Sam Filler, Executive Director, New York Wine & Grape Foundation, said, “We appreciate Commissioner Ball’s commitment to our grape growers and farm wineries. The State Department of Agriculture and Markets responded quickly to this devastating weather event, visiting our vineyards this spring, advocating for disaster declaration funding, and issuing this exemption to the farm winery law.”

The Department joined representatives from the New York Wine & Grape Foundation, New York Farm Bureau, the USDA FSA, Empire State Development, and Cornell Cooperative Extension to tour several vineyards in the Southern Tier and Finger Lakes regions impacted by the freeze event in May. The group visited with grape growers in Steuben, Schuyler, and Seneca Counties to assess the damage in the region and better understand the outlook and plan for recovery. 

According to the Department’s Division of Emergency Management and Cornell Cooperative Extension Disaster Education Network (EDEN), during the reporting period of May 15 to 25, 2023, New York State experienced extremely low temperatures, which resulted in frost damage to a number of crops throughout many regions of New York State.  Reports of damage included vineyards in the Southern Tier, Finger Lakes and Hudson Valley, and other commodities, such as apples, peaches, and other stone fruit, and berries in several other regions, including the North Country, Central New York, Capital Region, and Hudson Valley areas. 
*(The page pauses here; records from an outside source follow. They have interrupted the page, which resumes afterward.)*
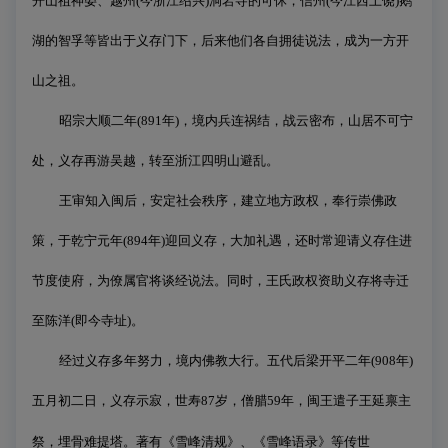
开山祖神晏、越州
(
今浙江绍兴
)
洞岩寺的可休，信州
(
今江西上饶
)
鹅
湖的智孚等皆出于义存门下，后来他们各自拥徒说法，成为一方开
山之祖。
昭宗大顺二年
(891
年
)
，境内兵连祸结，战云密布，山居不可宁
处，义存再游吴越，转至浙江四明山避乱。
王审知入闽后，安定社会秩序，建立地方政权，奉行崇佛政
策，于乾宁元年
(894
年
)
迎回义存，大加礼遇，还时常迎请义存住进
节度使府，为僚属官将谈经说法。同时，王氏政权资助义存将寺迁
至陈洋
(
即今寺址
)
。
经过义存多年努力，境内佛教大行。五代后梁开平二年
(908
年
)
五月初二日，义存示寂，世寿
87
岁，僧腊
59
年，闽王遣子王延禀主
祭，埋骨难提塔。著有《雪峰清规》、《雪峰语录》等传世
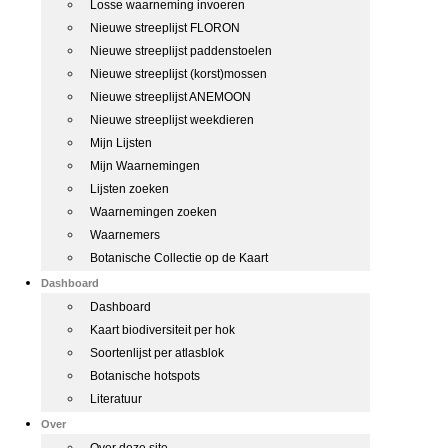
Losse waarneming invoeren
Nieuwe streeplijst FLORON
Nieuwe streeplijst paddenstoelen
Nieuwe streeplijst (korst)mossen
Nieuwe streeplijst ANEMOON
Nieuwe streeplijst weekdieren
Mijn Lijsten
Mijn Waarnemingen
Lijsten zoeken
Waarnemingen zoeken
Waarnemers
Botanische Collectie op de Kaart
Dashboard
Dashboard
Kaart biodiversiteit per hok
Soortenlijst per atlasblok
Botanische hotspots
Literatuur
Over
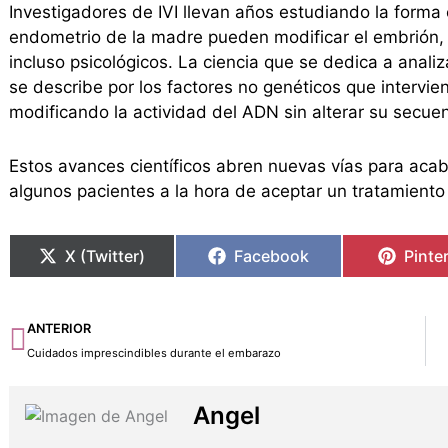
Investigadores de IVI llevan años estudiando la forma
endometrio de la madre pueden modificar el embrión, i
incluso psicológicos. La ciencia que se dedica a anali
se describe por los factores no genéticos que intervie
modificando la actividad del ADN sin alterar su secuen
Estos avances científicos abren nuevas vías para aca
algunos pacientes a la hora de aceptar un tratamien
X (Twitter)
Facebook
Pinte
Ant
ANTERIOR
Cuidados imprescindibles durante el embarazo
Angel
A Crop Loss Designation for farm cideries will be announced soon.

The USDA FSA recommends that farmers affected by the freeze should document their conditions (pictures and video) and any losses. Farmers can file a CCC- 576 (Notice of Loss) with their local USDA FSA. Contact information for the offices can be found here.

New York is the third largest grape producer and the third largest wine producer in the country.  According to the New York Wine & Grape Foundation, these growers generate a $6.65 billion economic impact for New York State.  There are 471 wineries in New York, growing a variety of grapes on 35,000 acres.